# Tristn Joseph - IST 718 - Lab 2 (Data Loading and Cleaning)

## Introduction

Real estate investing involves the purchase, ownership, management, rental and/or sale of real estate for profit. Improvement of realty property as part of a real estate investment strategy is generally considered to be a sub-specialty of real estate investing called real estate development.

In general, to invest means to allocate money (and other resources) with the expectation of a posotive return in the future. Therefore, the problem statement of an investor is: as an investor, I want to identify ideal oppoerunities quickly such that I can invest appropriately and maximize my returns. Therefore, as an investor, `how can I identify opportunities quickly`?

One approach is to use `prediction models`. Predictive modeling is the act of using statistics to generate/predict outcomes, and it involves analyzing historical data to uncover trends and key inflection points.

There are multiple factors which could affect real estate, and these factors can include crime rates, school zones, median income levels, geography, and even population. However, a useful indicator is the trend of real estate (aggregated at various levels).

Within this assignment, the goal is to determine the best locations for the Syracuse Real Estate Investment Trust (SREIT) to invest into. The assumption is that the SREIT will purchase real estate at the current time (the most recent date within the data set -- `March 31, 2020`), and ideal investments will grow positively over time. To determine this, I analyze time series data of housing values, and generate predictive models to forecast the median housing values per location.

## Packages

In [1]:
import pandas as pd

In [2]:
# displaying all rows and columns
pd.set_option('max_rows', None)
pd.set_option('max_columns', None)

## Data Loading

In [3]:
# loading the base data from Zillow (files.zillowstatic.com/research/public/Zip/Zip_Zhvi_SingleFamilyResidence.csv)
zwillow_sfr_data_path = "C:/Users/trist/OneDrive/Desktop/Trist'n/School/Syracuse University/Q4 2021/IST718/Labs/Lab 2/Zip_Zhvi_SingleFamilyResidence.csv"
zwillow_sfr_initial_df = pd.read_csv(zwillow_sfr_data_path)

## Data Cleaning

For appropriate analysis to be conducted, data transformation and cleaning steps are necessary.
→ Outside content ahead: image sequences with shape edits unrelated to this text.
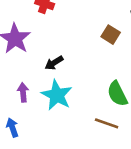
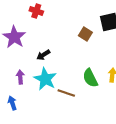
brown line: (107, 123) -> (66, 93), moved

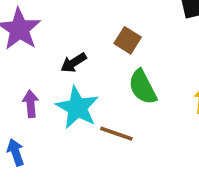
brown square: (85, 34) -> (128, 40), moved
green semicircle: (90, 78) -> (143, 87), moved

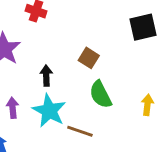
black arrow: (73, 63) -> (46, 76), turned 120

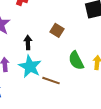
green semicircle: (100, 95) -> (76, 61), moved

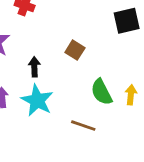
brown line: (51, 81) -> (83, 126), moved

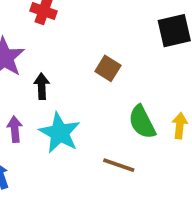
black arrow: (34, 67) -> (42, 86), moved

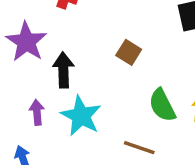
black arrow: (42, 86) -> (63, 70), size x1.4

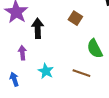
cyan star: (81, 116) -> (46, 71), moved, size x0.7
In the initial data set, each date was recorded as a column. This structure is inappropriate for data analysis because the table is not in `tidy` format. To convert the table into a `tidy` format, each date column needs to be converted into a row value.

In [4]:
# need to convert the data columns from columns to rows
zwillow_sfr_df = zwillow_sfr_initial_df.melt(
    id_vars=[
        'RegionID', 'SizeRank', 'RegionName',
        'RegionType', 'StateName', 'State',
        'City', 'Metro', 'CountyName'
    ],
    var_name='Date',
    value_name='MedianHousingValue'
)

In [5]:
# converting the data types such that they are apporpriate for analysis
zwillow_sfr_df['RegionID'] = zwillow_sfr_df['RegionID'].astype('string')
zwillow_sfr_df['SizeRank'] = zwillow_sfr_df['SizeRank'].astype('category')
zwillow_sfr_df['RegionName'] = zwillow_sfr_df['RegionName'].astype('string')
zwillow_sfr_df['RegionID'] = zwillow_sfr_df['RegionID'].astype('string')
zwillow_sfr_df['Date'] = zwillow_sfr_df['Date'].astype('datetime64[ns]')

In [6]:
# removing the null values
zwillow_sfr_df = zwillow_sfr_df.dropna()

In [7]:
zwillow_sfr_df.head()

Unnamed: 0,RegionID,SizeRank,RegionName,RegionType,StateName,State,City,Metro,CountyName,Date,MedianHousingValue
1,84654,1,60657,Zip,IL,IL,Chicago,Chicago-Naperville-Elgin,Cook County,1996-01-31,364892.0
3,91982,3,77494,Zip,TX,TX,Katy,Houston-The Woodlands-Sugar Land,Harris County,1996-01-31,200475.0
4,84616,4,60614,Zip,IL,IL,Chicago,Chicago-Naperville-Elgin,Cook County,1996-01-31,546663.0
5,91940,5,77449,Zip,TX,TX,Katy,Houston-The Woodlands-Sugar Land,Harris County,1996-01-31,97521.0
7,91733,7,77084,Zip,TX,TX,Houston,Houston-The Woodlands-Sugar Land,Harris County,1996-01-31,97381.0


In [8]:
# cleaned_data_path = "C:/Users/trist/OneDrive/Desktop/Trist'n/School/Syracuse University/Q4 2021/IST718/Labs/Lab 2/cleaned_zwillow_data.csv"
# zwillow_sfr_df.to_csv(cleaned_data_path)